3 Reasons Why Trump Must Keep Janet Yellen as Federal Reserve Chair

Listen up, Mr. President!
By Scott Gamm ,

President Donald Trump should renew Federal Reserve Chair Janet Yellen's term when it expires early next year.

First, the President, who loves to tweet about the rising stock market, has Yellen to thank.

She has been great for the stock market.

The S&P 500 is up 40% since February 3, 2014, the day Yellen was sworn in.

Yellen maintained her predecessor's zero interest rate policy. Despite calls for Yellen to raise interest rates sooner, especially in the latter part of 2015 when the economy grew 5%, Yellen maintained her dovish, market-friendly stance and didn't pull the trigger until December 2015. That was the first rate hike since 2008.

Her subsequent rate rises have been gradual, to steal a term central bankers love to use. The next one came a year later in December 2016, with two additional ones in 2017.

While Yellen ended the Fed's quantitative easing program in 2014, the stimulus remained alive and well as the Fed reinvested maturing bonds into new bonds to maintain the size of its $4.5 trillion balance sheet.

  • Don't Ever Forget the Pain: Federal Reserve Chair Janet Yellen

Only in 2017 has the Fed started to prep markets for the unwinding of its holdings, which could add to stock market volatility. The wave of quantitative easing since the financial crisis crushed returns on other assets like bonds, pushing yield-hungry investors into the stock market.

Still, in the Fed's June statement, the markets were told the unwinding process would "gradually reduce the Federal Reserve's securities holdings by decreasing reinvestment of principal payments from those securities."

Again, even for a hawkish move like trimming the Fed's assets, Yellen is expected to go about the process in a dovish way.

The Fed said in June that only $10 billion worth of securities would roll off the Fed's books per month during the initial stages of the unwinding process. That's nothing to cry over.

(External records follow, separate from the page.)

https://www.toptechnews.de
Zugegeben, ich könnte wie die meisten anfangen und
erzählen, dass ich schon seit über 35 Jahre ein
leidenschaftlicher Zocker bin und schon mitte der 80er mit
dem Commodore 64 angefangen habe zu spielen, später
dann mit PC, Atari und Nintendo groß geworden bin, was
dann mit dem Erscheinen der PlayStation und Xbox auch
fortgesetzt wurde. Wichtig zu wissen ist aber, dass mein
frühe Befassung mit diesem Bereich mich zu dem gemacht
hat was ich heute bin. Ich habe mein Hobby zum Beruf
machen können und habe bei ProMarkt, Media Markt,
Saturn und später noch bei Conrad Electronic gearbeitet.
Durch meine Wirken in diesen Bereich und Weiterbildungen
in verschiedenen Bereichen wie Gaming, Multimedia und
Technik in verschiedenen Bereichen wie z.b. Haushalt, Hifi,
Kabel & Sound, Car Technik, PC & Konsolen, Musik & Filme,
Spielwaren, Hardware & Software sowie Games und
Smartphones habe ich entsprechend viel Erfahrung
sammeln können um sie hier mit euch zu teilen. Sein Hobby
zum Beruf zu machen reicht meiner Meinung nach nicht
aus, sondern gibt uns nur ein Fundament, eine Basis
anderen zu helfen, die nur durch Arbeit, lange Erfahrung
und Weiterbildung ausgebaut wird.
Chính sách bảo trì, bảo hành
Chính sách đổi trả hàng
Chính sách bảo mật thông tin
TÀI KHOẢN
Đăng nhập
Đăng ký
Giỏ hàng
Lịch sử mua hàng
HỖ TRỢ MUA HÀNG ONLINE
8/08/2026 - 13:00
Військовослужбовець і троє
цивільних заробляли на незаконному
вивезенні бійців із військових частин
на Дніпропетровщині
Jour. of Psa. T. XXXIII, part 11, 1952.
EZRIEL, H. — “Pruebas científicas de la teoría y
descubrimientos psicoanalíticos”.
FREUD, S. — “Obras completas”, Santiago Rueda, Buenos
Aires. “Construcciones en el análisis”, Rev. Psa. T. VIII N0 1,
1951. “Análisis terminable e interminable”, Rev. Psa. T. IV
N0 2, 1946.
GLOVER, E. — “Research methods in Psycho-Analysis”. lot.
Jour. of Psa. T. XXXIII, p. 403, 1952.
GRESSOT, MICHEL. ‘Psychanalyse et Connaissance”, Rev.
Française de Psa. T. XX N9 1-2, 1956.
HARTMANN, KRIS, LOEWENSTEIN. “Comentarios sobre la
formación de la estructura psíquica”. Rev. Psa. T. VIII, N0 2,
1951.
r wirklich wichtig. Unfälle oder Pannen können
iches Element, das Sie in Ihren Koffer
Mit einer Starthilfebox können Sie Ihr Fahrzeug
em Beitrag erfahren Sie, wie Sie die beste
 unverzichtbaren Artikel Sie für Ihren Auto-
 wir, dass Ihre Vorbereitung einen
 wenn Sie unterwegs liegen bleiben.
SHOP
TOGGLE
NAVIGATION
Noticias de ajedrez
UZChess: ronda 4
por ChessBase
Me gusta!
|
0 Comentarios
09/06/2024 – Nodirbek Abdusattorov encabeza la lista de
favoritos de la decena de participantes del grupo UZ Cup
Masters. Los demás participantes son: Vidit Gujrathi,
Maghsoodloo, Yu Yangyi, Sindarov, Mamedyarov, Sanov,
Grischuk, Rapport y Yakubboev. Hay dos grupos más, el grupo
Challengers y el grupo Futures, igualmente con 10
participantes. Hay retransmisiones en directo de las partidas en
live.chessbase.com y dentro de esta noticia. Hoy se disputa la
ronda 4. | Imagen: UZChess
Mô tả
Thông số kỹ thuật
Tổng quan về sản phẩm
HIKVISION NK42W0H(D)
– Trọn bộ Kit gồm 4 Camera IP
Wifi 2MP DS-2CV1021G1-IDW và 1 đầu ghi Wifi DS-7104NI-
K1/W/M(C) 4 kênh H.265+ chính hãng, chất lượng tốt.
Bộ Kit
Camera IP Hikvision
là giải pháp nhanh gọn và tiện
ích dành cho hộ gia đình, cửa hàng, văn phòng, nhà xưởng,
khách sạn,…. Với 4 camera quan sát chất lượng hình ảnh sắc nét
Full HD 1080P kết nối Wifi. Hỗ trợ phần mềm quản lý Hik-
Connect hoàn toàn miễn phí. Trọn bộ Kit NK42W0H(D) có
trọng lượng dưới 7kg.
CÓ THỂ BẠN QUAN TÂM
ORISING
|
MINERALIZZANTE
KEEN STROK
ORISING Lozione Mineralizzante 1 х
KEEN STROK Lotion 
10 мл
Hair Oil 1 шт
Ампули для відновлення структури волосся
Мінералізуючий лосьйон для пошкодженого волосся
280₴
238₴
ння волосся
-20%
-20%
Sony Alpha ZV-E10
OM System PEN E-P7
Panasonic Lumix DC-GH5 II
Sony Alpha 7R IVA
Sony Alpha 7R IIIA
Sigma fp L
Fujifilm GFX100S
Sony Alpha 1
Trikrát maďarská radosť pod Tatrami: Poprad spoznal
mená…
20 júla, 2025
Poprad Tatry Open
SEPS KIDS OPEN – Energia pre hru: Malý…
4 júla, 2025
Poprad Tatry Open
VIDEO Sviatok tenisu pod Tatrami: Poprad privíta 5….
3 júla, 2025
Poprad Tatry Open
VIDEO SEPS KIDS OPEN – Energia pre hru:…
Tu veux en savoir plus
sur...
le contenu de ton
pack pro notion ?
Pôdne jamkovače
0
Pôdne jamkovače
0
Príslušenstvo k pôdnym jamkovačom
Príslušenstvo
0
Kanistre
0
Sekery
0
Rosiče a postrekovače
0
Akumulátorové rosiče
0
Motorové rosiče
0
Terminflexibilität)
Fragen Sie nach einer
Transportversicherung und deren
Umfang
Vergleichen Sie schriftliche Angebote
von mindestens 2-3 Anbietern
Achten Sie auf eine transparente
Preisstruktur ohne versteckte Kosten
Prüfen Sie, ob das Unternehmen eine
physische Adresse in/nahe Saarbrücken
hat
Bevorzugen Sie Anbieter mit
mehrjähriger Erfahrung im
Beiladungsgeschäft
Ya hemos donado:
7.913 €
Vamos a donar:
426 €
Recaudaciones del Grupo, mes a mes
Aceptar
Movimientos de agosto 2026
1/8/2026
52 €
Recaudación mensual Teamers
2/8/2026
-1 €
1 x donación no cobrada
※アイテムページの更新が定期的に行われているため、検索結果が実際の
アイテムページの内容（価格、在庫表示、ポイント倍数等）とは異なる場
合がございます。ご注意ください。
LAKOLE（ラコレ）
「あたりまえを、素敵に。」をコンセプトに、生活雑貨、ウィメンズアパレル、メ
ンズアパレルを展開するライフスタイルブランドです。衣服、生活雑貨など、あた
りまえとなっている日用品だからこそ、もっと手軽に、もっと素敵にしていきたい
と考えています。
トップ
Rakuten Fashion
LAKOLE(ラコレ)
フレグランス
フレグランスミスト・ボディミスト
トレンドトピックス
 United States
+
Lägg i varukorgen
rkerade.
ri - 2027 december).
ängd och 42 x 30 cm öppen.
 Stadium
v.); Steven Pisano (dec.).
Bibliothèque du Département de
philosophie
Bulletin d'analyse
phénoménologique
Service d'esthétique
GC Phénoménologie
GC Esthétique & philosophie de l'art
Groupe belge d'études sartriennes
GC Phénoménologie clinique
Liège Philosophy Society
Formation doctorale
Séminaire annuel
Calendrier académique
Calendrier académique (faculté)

On the day this news crossed, June 14, the S&P 500 only fell 0.10%.

The second reason why Trump should keep Yellen is because any change in the Fed chairmanship, even if her successor is widely viewed as positive for the markets, is an uncertainty for investors.

"I would bet that [Trump] renominates her," said Timothy Anderson, managing director at TJM Investments. "The market hates uncertainty and any new Fed Chairman regardless of how much deep experience they have either in the economy or the inner workings of the Fed, there are always a few hiccups during their first six to eight months."

Trump hasn't notched any major policy wins in his time in the White House, but the stock market is up 7.4% since his January 20 inauguration. Trump wouldn't want to disrupt that trend.

Finally, loyalty matters to President Trump.

Mark Zandi, chief economist at Moody's Analytics told TheStreet in late July that he thinks President Trump wants his own person running the Fed.

On July 11, Politico reported that National Economic Council Director Gary Cohn, and former Goldman Sachs GS President, is Trump's top candidate to succeed Yellen.

After Trump's delayed denouncement of white supremacists at the August Charlottesville protests, Cohn drafted a letter of resignation, according to The New York Times.

But Cohn didn't resign and told the following to the Financial Times on Friday: "As a Jewish American, I will not allow neo-Nazis ranting "Jews will not replace us" to cause this Jew to leave his job.

Still, the mere notion of Cohn drafting a resignation letter, even without pulling the trigger and resigning, may in Trump's mind, raise questions about his overall loyalty to the President.

Then again, the fate of Janet Yellen and Gary Cohn likely lies in a single tweet from @realDonaldTrump, who thrives on unpredictability.